Originally Posted by Kitten
Agree with both halves of this. Rules need to exist, though where those rules are drawn varies with the two people involved, and may vairy over time. There are ladies I have known for very extended periods--the oldest relationship going on 15 years now. The rules have significantly changed over the years: when we realized we really enjoyed each other's company outside the bedroom, when she met someone she thought was a potential husband for her, when she retired to get married, etc. Rules evolve as we grow. I gave her away at her wedding because she and her father are estranged. I sure would not expect the rules with another lady to allow that, for example.
The key I believe is your second point: the rules two develope must fit what BOTH are willing to do/accept. If the two of them are good with it then no one else should really get a vote. And a set of rules a lady is comfortable with for one guy does not entitle anyone else to the same set of rules/priviledges/boundaries.
Yeah, I do agree with your provisions.

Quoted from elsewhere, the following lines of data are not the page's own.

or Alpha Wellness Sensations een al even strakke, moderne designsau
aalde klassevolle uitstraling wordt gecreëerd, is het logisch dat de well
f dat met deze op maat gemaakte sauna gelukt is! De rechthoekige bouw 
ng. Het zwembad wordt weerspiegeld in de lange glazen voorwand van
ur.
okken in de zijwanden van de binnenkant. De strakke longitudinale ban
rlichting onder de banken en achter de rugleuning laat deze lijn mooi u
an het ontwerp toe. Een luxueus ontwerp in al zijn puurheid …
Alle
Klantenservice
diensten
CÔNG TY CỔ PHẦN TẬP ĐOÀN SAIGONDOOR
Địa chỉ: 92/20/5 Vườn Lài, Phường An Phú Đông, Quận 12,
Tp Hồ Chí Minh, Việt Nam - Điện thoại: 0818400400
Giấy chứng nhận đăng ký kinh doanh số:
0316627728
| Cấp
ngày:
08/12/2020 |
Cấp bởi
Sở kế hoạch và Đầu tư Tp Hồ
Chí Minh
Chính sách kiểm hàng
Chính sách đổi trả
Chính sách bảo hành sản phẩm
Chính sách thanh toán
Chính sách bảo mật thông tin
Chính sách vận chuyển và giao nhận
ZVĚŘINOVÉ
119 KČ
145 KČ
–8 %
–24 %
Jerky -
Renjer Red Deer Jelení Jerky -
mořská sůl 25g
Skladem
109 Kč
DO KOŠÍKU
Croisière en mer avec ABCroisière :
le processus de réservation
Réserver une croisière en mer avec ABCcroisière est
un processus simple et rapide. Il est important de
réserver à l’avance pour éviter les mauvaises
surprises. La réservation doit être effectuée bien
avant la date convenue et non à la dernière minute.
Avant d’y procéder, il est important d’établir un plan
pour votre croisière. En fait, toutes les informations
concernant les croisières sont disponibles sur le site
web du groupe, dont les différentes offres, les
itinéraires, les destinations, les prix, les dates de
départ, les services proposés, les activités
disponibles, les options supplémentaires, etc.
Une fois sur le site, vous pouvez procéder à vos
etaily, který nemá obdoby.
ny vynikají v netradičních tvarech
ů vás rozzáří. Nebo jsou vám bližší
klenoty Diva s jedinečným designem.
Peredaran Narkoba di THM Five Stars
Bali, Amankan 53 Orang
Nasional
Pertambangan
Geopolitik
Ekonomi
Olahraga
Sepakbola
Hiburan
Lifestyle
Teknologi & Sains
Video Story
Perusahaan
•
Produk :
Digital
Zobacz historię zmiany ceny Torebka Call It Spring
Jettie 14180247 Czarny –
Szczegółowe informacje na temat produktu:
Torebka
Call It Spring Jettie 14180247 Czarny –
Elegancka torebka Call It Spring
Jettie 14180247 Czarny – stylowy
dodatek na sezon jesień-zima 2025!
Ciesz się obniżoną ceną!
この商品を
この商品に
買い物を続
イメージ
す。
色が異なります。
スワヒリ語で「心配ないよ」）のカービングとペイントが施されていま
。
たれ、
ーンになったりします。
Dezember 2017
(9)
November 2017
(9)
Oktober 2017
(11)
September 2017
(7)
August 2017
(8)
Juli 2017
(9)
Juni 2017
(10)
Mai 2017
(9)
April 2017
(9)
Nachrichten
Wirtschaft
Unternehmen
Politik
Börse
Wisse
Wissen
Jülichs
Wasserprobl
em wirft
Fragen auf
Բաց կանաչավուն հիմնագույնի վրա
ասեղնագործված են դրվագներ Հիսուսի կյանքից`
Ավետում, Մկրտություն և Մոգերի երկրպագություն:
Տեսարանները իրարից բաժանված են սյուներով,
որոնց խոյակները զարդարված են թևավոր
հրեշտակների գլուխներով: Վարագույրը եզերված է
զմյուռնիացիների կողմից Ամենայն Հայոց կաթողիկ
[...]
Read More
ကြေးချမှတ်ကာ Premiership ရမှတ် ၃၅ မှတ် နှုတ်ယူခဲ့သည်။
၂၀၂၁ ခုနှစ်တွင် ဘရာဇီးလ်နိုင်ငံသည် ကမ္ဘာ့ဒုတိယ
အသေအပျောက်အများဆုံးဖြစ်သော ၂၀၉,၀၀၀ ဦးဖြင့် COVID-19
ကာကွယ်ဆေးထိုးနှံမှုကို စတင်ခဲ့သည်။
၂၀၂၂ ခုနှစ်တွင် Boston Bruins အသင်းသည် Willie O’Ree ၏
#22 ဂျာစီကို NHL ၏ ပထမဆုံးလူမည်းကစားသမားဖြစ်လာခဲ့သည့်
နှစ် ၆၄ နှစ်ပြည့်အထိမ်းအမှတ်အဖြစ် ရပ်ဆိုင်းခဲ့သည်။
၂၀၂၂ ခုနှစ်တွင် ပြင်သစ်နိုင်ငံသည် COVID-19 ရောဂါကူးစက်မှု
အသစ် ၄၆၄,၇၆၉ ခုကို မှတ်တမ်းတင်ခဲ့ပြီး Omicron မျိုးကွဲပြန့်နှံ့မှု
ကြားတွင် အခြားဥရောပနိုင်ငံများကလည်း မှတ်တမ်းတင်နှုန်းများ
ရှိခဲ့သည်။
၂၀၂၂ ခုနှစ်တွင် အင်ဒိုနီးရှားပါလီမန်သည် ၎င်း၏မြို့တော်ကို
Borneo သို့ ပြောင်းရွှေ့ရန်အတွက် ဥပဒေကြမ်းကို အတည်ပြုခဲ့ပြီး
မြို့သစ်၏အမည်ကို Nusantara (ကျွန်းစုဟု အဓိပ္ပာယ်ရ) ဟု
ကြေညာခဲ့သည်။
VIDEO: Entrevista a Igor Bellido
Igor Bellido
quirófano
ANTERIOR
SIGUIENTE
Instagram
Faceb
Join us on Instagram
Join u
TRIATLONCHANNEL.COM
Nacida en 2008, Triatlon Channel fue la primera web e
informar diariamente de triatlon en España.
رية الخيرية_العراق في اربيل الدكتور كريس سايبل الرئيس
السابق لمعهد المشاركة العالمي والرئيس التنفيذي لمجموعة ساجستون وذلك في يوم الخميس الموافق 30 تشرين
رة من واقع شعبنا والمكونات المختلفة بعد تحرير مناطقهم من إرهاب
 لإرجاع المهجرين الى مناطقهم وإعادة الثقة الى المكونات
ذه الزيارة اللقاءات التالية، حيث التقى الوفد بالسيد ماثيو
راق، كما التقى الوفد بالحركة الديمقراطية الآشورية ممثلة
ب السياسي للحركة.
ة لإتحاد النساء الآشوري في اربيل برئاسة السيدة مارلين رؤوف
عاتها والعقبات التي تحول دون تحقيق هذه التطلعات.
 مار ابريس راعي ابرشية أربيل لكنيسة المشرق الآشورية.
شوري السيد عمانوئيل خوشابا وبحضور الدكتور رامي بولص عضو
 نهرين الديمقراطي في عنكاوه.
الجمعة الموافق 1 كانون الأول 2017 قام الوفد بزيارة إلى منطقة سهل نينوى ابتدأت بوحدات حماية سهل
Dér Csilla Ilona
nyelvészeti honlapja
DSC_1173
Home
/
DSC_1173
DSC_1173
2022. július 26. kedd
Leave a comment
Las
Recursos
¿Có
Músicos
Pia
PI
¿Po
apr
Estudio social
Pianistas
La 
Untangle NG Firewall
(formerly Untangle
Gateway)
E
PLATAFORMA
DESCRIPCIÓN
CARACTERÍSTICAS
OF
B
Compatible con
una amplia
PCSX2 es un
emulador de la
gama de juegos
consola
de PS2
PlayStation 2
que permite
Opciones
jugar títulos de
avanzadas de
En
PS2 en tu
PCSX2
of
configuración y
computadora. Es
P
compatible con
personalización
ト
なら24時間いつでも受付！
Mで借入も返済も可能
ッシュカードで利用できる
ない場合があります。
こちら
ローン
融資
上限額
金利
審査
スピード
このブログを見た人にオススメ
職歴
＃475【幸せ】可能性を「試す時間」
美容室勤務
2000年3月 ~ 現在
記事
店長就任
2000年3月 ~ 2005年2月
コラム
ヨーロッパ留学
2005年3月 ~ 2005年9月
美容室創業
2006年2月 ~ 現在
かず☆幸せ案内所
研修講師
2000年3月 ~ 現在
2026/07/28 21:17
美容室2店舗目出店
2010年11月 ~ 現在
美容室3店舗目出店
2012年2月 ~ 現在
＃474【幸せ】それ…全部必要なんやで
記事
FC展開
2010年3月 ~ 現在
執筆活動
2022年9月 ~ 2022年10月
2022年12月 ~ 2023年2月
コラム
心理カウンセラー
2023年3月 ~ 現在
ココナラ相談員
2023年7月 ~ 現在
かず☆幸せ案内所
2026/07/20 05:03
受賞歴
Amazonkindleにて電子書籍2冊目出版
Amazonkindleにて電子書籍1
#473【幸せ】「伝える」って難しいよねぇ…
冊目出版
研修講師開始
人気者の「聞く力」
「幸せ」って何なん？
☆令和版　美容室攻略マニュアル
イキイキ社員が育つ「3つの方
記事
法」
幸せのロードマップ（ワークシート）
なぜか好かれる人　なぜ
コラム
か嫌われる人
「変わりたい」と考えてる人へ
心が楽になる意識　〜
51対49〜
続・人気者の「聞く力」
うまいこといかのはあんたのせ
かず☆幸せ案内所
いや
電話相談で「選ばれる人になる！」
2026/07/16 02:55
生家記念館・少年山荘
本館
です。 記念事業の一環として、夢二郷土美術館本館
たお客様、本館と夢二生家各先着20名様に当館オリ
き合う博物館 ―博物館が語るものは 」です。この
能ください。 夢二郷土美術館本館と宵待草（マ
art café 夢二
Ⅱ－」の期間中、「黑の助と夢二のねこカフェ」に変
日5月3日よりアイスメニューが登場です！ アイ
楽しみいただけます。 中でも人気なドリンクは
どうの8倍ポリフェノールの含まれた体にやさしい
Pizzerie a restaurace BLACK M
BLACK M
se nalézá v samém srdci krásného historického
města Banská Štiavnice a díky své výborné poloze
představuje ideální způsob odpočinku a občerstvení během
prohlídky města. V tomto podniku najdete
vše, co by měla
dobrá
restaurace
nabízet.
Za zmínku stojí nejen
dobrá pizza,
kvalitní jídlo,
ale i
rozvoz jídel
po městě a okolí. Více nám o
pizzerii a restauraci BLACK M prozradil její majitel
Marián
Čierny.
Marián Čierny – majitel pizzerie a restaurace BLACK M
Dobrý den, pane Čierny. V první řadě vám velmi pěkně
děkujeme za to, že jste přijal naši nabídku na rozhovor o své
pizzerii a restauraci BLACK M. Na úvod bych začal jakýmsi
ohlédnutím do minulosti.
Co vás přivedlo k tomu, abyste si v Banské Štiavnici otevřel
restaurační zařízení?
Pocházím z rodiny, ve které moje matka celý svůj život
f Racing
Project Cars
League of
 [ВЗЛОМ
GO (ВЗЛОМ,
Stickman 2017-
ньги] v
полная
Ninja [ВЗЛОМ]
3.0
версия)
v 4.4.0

Its a shame some men are such twits they think its something more. .....I've never seen that many providers anyway and never more than once. Unlike most men here, I look for and open to conventional relationships with women.
Originally Posted by acp5762
If you see a lady once and move on, then I wouldn't expect you to understand what is possible. In many ways it's beyond your experience base. Feelings, connections, even falling in love DO happen at times--but never on one date.
I have keys to a couple ladies' homes (not their work place). One has keys to mine. With different ladies we have entered each others' personal space, but only when invited by the other--and the boundaries while different are still there. I've met kids and parents and been to numerous events as a friend. Real friendship is not incompatable with this business. Your comment that most on here are not open to "conventional relationships with women" is just a wrong assumption on your part. For you the two do not seem compatable at the same time; do not assume that is the case with everyone (men or women).
Also, if you think girlfriend/boyfriend, SO, married couples are not about the finances AT ALL, then you are sadly mistaken. EVERY study shows that financial stability is a major factor in almost every romantic relationship and marriage. I'm not saying it is THE biggest factor, but it is a major consideration. And every study about marrital problems and divorce shows money is the most common serious issue argued about.